Seçim sistemi ve siyasal partiler

Öncelikle herkesin kullandığı oy elbette ki sadece kendisini ilgilendirir. Oy tercihi bana göre kişinin dinsel tercihi gibi kutsaldır. Bununla birlikte bu konuda yapılan tercih ne o siyasi partinin doğru bir tercih olduğuna işaret eder, ne de farklı tercihlerde bulunan seçmenlerin koyun olduğuna. Öyle olsaydı 1982 darbe anayasasına halkın %92 ile evet demesinin de doğru tercih olduğunu savunmak gerekirdi. Başka bir deyişle genel kural olarak çoğunluğun borusunun öteceği aşikardır, ancak çoğunluk her zaman haklı değildir.  O halde savunulması gereken nedir? Bana göre üzerinde durulması gereken, halkın cahil bırakılmamasıdır. Halkın sadaka kültürüne mahkum edilmemesidir. Halkın din üzerinden, mezhepler üzerinden, etnik kimlikler üzerinden siyaset yapanlara itibar etmelerine fırsat vermeyecek ilkeli ve çağdaş bakış açısına kavuşturulmasıdır.
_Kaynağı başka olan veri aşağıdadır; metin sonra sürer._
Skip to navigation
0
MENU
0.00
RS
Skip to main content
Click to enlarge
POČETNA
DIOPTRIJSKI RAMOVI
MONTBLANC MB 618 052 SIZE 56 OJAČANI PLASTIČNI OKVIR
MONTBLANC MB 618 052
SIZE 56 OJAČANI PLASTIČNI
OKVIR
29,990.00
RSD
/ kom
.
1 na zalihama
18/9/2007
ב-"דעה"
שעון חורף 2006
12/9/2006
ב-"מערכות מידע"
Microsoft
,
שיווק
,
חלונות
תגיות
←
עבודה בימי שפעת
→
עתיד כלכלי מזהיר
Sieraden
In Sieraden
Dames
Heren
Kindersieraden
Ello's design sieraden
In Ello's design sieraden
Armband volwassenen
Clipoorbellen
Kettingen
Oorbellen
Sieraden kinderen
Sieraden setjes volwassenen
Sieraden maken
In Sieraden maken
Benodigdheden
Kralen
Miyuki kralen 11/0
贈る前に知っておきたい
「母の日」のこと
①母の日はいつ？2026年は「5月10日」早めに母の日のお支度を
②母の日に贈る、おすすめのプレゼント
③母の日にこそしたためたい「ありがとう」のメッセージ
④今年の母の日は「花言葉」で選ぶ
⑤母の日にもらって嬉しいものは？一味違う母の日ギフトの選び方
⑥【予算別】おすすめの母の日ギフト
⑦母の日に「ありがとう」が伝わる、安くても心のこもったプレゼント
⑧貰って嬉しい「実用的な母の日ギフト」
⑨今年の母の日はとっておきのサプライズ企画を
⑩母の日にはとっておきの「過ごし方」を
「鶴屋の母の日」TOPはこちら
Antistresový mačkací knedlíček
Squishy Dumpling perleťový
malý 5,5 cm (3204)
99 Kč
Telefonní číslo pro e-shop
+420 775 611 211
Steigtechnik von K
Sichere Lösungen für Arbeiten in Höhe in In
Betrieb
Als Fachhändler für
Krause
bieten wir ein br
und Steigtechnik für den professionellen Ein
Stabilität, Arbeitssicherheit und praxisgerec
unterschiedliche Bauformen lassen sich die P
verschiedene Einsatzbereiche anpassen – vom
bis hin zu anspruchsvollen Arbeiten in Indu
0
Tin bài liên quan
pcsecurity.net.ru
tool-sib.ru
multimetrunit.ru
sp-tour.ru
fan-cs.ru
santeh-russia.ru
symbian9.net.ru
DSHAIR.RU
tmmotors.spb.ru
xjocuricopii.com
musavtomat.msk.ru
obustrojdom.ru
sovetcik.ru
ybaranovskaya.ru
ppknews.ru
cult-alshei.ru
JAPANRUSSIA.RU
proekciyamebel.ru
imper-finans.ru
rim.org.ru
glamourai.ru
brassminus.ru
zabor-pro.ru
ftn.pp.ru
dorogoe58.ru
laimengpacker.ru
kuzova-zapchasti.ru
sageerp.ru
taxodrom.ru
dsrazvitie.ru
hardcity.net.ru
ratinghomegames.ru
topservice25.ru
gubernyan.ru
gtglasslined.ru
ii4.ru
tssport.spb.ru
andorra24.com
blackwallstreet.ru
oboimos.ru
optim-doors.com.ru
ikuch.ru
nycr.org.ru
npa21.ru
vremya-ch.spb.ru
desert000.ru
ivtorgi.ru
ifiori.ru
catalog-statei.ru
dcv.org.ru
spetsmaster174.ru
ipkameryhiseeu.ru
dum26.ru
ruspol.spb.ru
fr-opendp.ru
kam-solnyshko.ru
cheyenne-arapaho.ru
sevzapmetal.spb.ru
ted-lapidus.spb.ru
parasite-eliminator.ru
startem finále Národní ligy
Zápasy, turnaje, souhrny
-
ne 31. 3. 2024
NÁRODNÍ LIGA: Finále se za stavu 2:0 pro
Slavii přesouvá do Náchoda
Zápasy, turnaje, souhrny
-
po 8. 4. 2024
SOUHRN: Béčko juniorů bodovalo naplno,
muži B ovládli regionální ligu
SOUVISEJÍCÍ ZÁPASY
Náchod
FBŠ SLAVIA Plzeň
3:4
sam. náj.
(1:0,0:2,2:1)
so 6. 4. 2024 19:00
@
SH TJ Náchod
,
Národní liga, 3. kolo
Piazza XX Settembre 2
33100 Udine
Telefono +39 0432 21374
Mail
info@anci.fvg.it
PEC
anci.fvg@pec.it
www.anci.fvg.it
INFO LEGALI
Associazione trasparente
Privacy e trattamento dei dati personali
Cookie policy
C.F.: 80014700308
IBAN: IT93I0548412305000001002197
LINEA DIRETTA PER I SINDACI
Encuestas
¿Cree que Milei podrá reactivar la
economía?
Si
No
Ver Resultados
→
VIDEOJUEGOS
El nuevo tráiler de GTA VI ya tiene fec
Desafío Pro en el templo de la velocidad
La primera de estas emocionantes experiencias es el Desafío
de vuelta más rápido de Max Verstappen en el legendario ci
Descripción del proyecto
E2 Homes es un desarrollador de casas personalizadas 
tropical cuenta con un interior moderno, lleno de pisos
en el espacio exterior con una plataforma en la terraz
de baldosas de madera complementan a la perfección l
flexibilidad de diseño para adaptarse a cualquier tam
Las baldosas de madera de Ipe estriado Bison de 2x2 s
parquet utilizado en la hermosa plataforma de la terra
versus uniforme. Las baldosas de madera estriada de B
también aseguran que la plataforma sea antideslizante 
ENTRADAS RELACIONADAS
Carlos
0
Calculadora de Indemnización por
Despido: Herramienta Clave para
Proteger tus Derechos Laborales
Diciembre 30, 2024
Halka, kutuplaşmaya çanak tutanlara sıcak bakmamalarını sağlayacak dayanışma ve birliktelik bilincinin aşılanmasıdır. Siyasal parti yapılanmalarının ön seçime ve tabana dayalı olarak sağlanmasıdır. Siyasal partilerin çıkar örgütleri olmasının önüne geçilmesidir. Halkın magazin kültürü, sulu yarışma kültürü, ağdalı dizi kültürü, tantanadan ibaret  gürültülü müzik kültüründen bir an önce kurtarılarak;  çağdaş sanatların, edebiyatın, resim, “heykel” gibi güzel sanatların, tiyatronun özendirilmesidir, aşılanmasıdır. Demem o ki günümüz Türkiye’sinde ne yazık ki siyasi partiler eşit koşullarda rekabet etmemektedir yukarıda saymaya çalıştığım nedenlerden ötürü. Demokrasinin adı vardır, esamesi okunmamaktadır. Özlenen demokratik, çağdaş olgunluğa, fırsatların eşit olduğu siyasal seçimlere bir an önce kavuşabilmek umuduyla. Umut fakirin ekmeği. Ye babam ye. 
Ne güzel söylemiş Tevfik Fikret “Müsademe-i efkardan Barika-i hakikat doğar” diye.